Paper Info Reviews Meta-review Author Feedback Post-Rebuttal Meta-reviews

Authors

Jianfeng Zhao, Shuo Li

Abstract

Denoising diffusion probabilistic models (DDPM) for medical image segmentation are still a challenging task due to the lack of the ability to parse the reliability of multi-modality medical images. In this paper, we propose a novel evidence-identified DDPM (EI-DDPM) with contextual discounting for tumor segmentation by integrating multi-modality medical images. Advanced compared to previous work, the EI-DDPM deploys the DDPM-based framework for segmentation tasks under the condition of multi-modality medical images and parses the reliability of multi-modality medical images through contextual discounted evidence theory. We apply EI-DDPM on a BraTS 2021 dataset with 1251 subjects and a liver MRI dataset with 238 subjects. The extensive experiment proved the superiority of EI-DDPM, which outperforms the state-of-the-art methods.

Link to paper

DOI: https://doi.org/10.1007/978-3-031-43901-8_65

SharedIt: https://rdcu.be/dnwEi

Link to the code repository

N/A

Link to the dataset(s)

N/A


Reviews

Review #1

  • Please describe the contribution of the paper

    A multi-modal medical image segmentation approach (EI-DDPM) is proposed in this submission, where denoising diffusion probabilistic models (DDPM) is equipped with evidence learning. As a result, the proposed approach is able to perform segmentation and predict the reliability coefficients for each modality used. Ablation studies are provided to validate the major components of the proposed EI-DDPM.

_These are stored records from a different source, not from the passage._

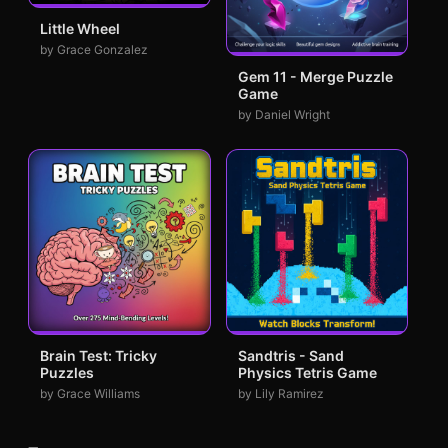
Little Wheel
by Grace Gonzalez
Gem 11 - Merge Puzzle
Game
by Daniel Wright
Brain Test: Tricky
Sandtris - Sand
Puzzles
Physics Tetris Game
by Grace Williams
by Lily Ramirez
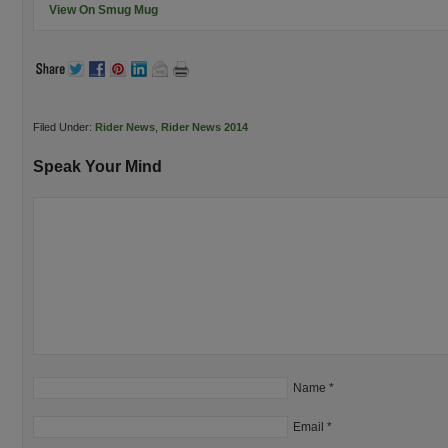
View On Smug Mug
Filed Under:
Rider News
,
Rider News 2014
Speak Your Mind
Name
*
Email
*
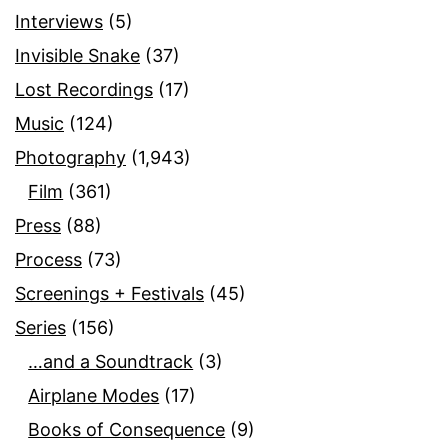
Interviews
(5)
Invisible Snake
(37)
Lost Recordings
(17)
Music
(124)
Photography
(1,943)
Film
(361)
Press
(88)
Process
(73)
Screenings + Festivals
(45)
Series
(156)
…and a Soundtrack
(3)
Airplane Modes
(17)
Books of Consequence
(9)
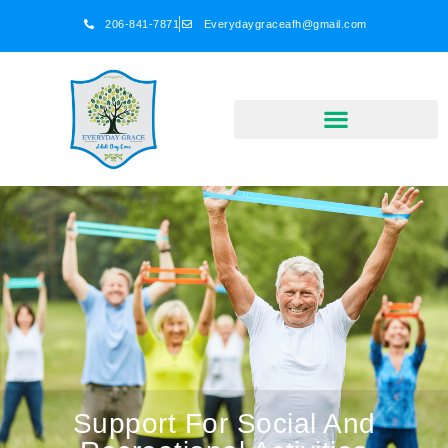
206-841-7871
Everydaygraceafh@gmail.com
Support For Social And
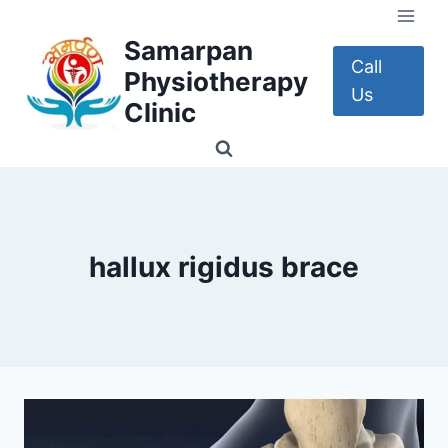
Skip
to
Samarpan
content
Call
Physiotherapy
Us
Clinic
hallux rigidus brace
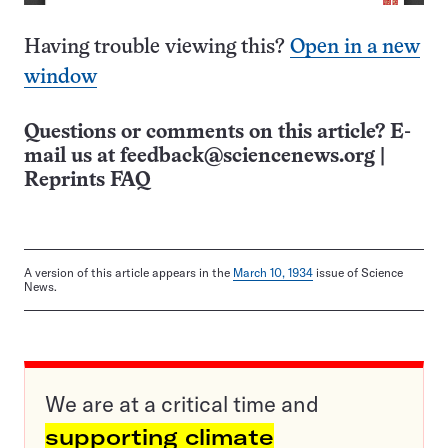
Having trouble viewing this?
Open in a new
window
Questions or comments on this article? E-
mail us at
feedback@sciencenews.org
|
Reprints FAQ
A version of this article appears in the
March 10, 1934
issue of Science
News.
We are at a critical time and
supporting climate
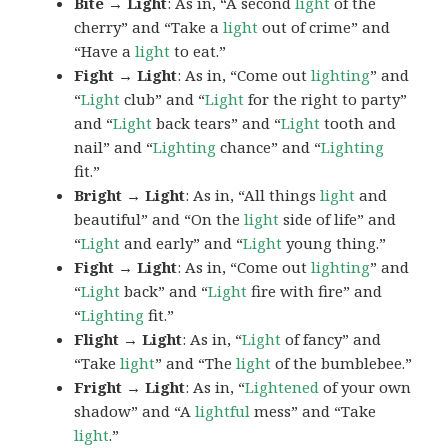
Bite → Light
: As in, “A second
light
of the
cherry” and “Take a
light
out of crime” and
“Have a
light
to eat.”
Fight → Light
: As in, “Come out
lighting
” and
“
Light
club” and “
Light
for the right to party”
and “
Light
back tears” and “
Light
tooth and
nail” and “
Lighting
chance” and “
Lighting
fit.”
Bright → Light
: As in, “All things
light
and
beautiful” and “On the
light
side of life” and
“
Light
and early” and “
Light
young thing.”
Fight → Light
: As in, “Come out
lighting
” and
“
Light
back” and “
Light
fire with fire” and
“
Lighting
fit.”
Flight → Light
: As in, “
Light
of fancy” and
“Take
light
” and “The
light
of the bumblebee.”
Fright → Light
: As in, “
Lightened
of your own
shadow” and “A
lightful
mess” and “Take
light
.”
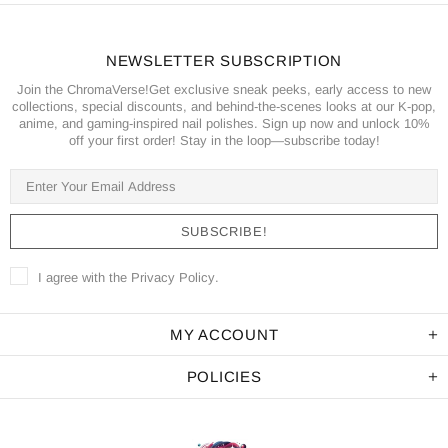
NEWSLETTER SUBSCRIPTION
Join the ChromaVerse!Get exclusive sneak peeks, early access to new
collections, special discounts, and behind-the-scenes looks at our K-pop,
anime, and gaming-inspired nail polishes. Sign up now and unlock 10%
off your first order! Stay in the loop—subscribe today!
I agree with the
Privacy Policy
.
MY ACCOUNT
POLICIES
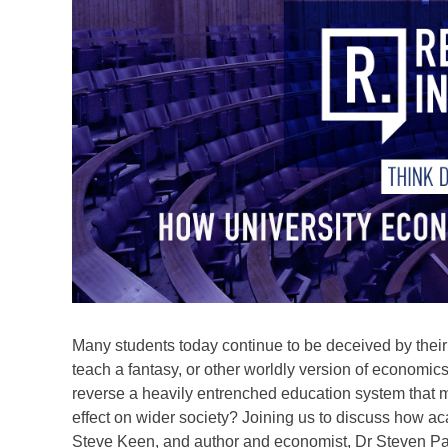
Many students today continue to be deceived by their pr
teach a fantasy, or other worldly version of economi
reverse a heavily entrenched education system that 
effect on wider society? Joining us to discuss how a
Steve Keen, and author and economist, Dr Steven P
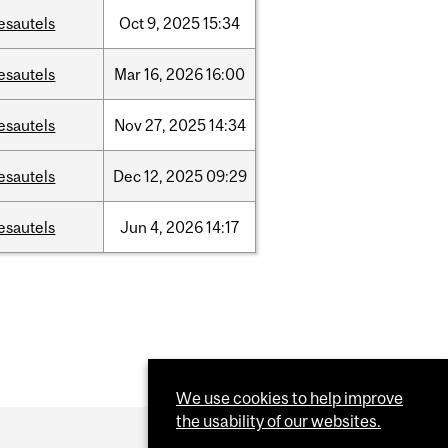
esautels
Oct
9,
2025
15:34
esautels
Mar
16,
2026
16:00
esautels
Nov
27,
2025
14:34
esautels
Dec
12,
2025
09:29
esautels
Jun
4,
2026
14:17
We use cookies to help improve
the usability of our websites.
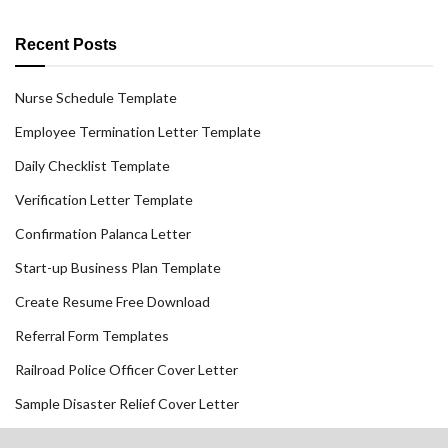
Recent Posts
Nurse Schedule Template
Employee Termination Letter Template
Daily Checklist Template
Verification Letter Template
Confirmation Palanca Letter
Start-up Business Plan Template
Create Resume Free Download
Referral Form Templates
Railroad Police Officer Cover Letter
Sample Disaster Relief Cover Letter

  • Please list the main strengths of the paper; you should write about a novel formulation, an original way to use data, demonstration of clinical feasibility, a novel application, a particularly strong evaluation, or anything else that is a strong aspect of this work. Please provide details, for instance, if a method is novel, explain what aspect is novel and why this is interesting.
    • The nature of multi-modal medical image segmentation involves an assessment of the reliability of each modality. The idea proposed in this paper is interesting, which leverages the evidence theory (DST) and integrates it into DDPM.

    • The proposed approach is able to produce both segmentation and reliability estimation for each modality as shown in Table 3 and 4.

    • The ablation studies (Table 2) validate two major components in the proposed approach on two datasets (BraTS 2021 and Liver MRI).

  • Please list the main weaknesses of the paper. Please provide details, for instance, if you think a method is not novel, explain why and provide a reference to prior work.
    • As a diffusion model-based image segmentation approach, the quantitative comparison should include the recent diffusion model-based image segmentation methods. However, there is only one diffusion model-based method [20] included in the comparison (Table 1), which makes it difficult to assess the effectiveness of the proposed approach.

    • It is mentioned in section 2.2 that the hypothesis of the proposed approach is to regard multi-modality images as independent and different sources of knowledge. However, no further discussion or clarification on whether the hypothesis is true or not.

  • Please rate the clarity and organization of this paper

    Good

  • Please comment on the reproducibility of the paper. Note, that authors have filled out a reproducibility checklist upon submission. Please be aware that authors are not required to meet all criteria on the checklist - for instance, providing code and data is a plus, but not a requirement for acceptance

    The lack of code or pre-trained models as supplemental material is a concern for the reproducibility of the results. Based on the reproducibility response, the authors agree to release the related code if this work is accepted.

  • Please provide detailed and constructive comments for the authors. Please also refer to our Reviewer’s guide on what makes a good review: https://conferences.miccai.org/2023/en/REVIEWER-GUIDELINES.html

    Given the fast development in the area of diffusion models for medical image segmentation, it is important for the authors to be aware of the latest research and acknowledge the recent works in this area. While it may not be feasible to include all recent papers in the comparison, more diffusion model-based image segmentation methods should be included to validate the effectiveness of the proposed approach. The current quantitative comparison (Table 1) only includes one diffusion model-based method [20], which raises concerns about the authors’ familiarity with the latest developments in this area. Therefore, it is recommended to include more related works in the quantitative evaluation, such as [a-d], to provide a more convincing comparison of the proposed approach.

    The hypothesis regarding multi-modality images as independent and different sources of knowledge serves as the foundation for the proposed approach, and it is important to evaluate its validity. Without further discussion or clarification on the hypothesis, it is difficult to assess the validity of the proposed approach and the reported results. Thus, it is expected to provide a detailed discussion on the hypothesis (the evidence supporting it).

    Other comments:

    • A reference is missing in page 2: … have shown remarkable performance [9,?].
    • One space before the beginning of this sentence is missing (page 2): … knowledge [10].Some …

    [a] Wu, Junde, et al. “MedSegDiff: Medical Image Segmentation with Diffusion Probabilistic Model.” arXiv preprint arXiv:2211.00611 (2022). [b] Rahman, Aimon, et al. “Ambiguous Medical Image Segmentation using Diffusion Models.” CVPR 2023. [c] Wu, Junde, et al. “MedSegDiff-V2: Diffusion based Medical Image Segmentation with Transformer.” arXiv preprint arXiv:2301.11798 (2023). [d] Xing, Zhaohu, et al. “Diff-UNet: A Diffusion Embedded Network for Volumetric Segmentation.” arXiv preprint arXiv:2303.10326 (2023).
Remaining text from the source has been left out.